Source: MIL-OSI Submissions
The New Zealand property market had been strengthening over the first quarter of 2020, but of course the alert level 4 lockdown introduced in late March then saw the market dry up. From Tuesday, however, activity should rebound.
Over the first couple of months of 2020, the property market had been strengthening, with sales volumes rising and value growth accelerating, notably with Auckland and Christchurch turning a corner. However, from the level 4 lockdown on 25th March the world has obviously changed and the property market has largely shut down.
Real estate activity will start to recover again as we (hopefully) move back down through the alert levels over the coming months, but the recession and rising unemployment rate both point to a much more subdued property market than otherwise would have been the case. Our working assumption is that sales volumes are 15-20% lower in 2020 (about 70,000) than they were in 2019 (about 85,000).
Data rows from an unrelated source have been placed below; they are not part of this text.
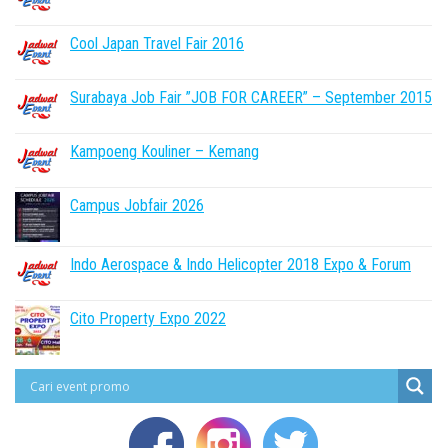
Cool Japan Travel Fair 2016
Surabaya Job Fair ”JOB FOR CAREER” – September 2015
Kampoeng Kouliner – Kemang
Campus Jobfair 2026
Indo Aerospace & Indo Helicopter 2018 Expo & Forum
Cito Property Expo 2022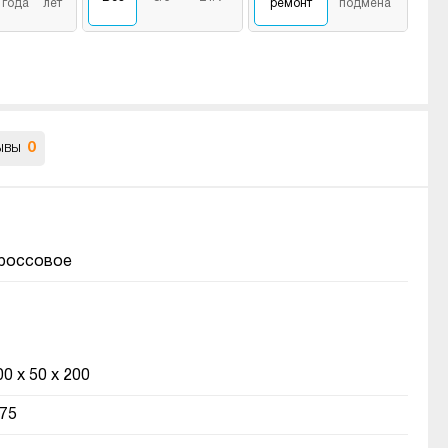
года
лет
ремонт
подмена
ывы
0
россовое
00 x 50 x 200
.75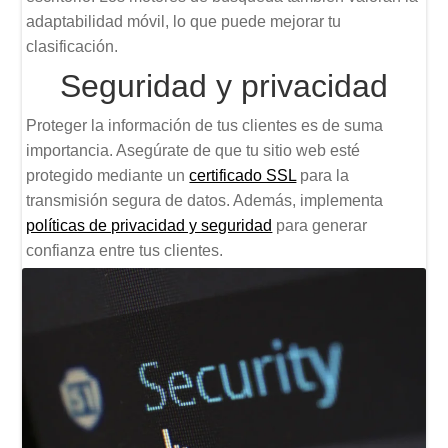
adaptabilidad móvil, lo que puede mejorar tu
clasificación.
Seguridad y privacidad
Proteger la información de tus clientes es de suma
importancia. Asegúrate de que tu sitio web esté
protegido mediante un
certificado SSL
para la
transmisión segura de datos. Además, implementa
políticas de privacidad y seguridad
para generar
confianza entre tus clientes.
In terms of the economic backdrop, the outlook is tough. GDP is expected to fall by about 6-7% this year and the unemployment rate to more than double from 4% to even as much as 10%. However, the size of the government support package (more than $20bn across wage subsidies, wider fiscal package such as extra health spending and business tax changes, and business finance guarantees), the measures taken by the Reserve Bank (official cash rate of 0.25% for the next year at least, delaying of extra capital requirements for banks, and quantitative easing), and support from the retail banks (such as mortgage payment deferrals) are all reassuring factors.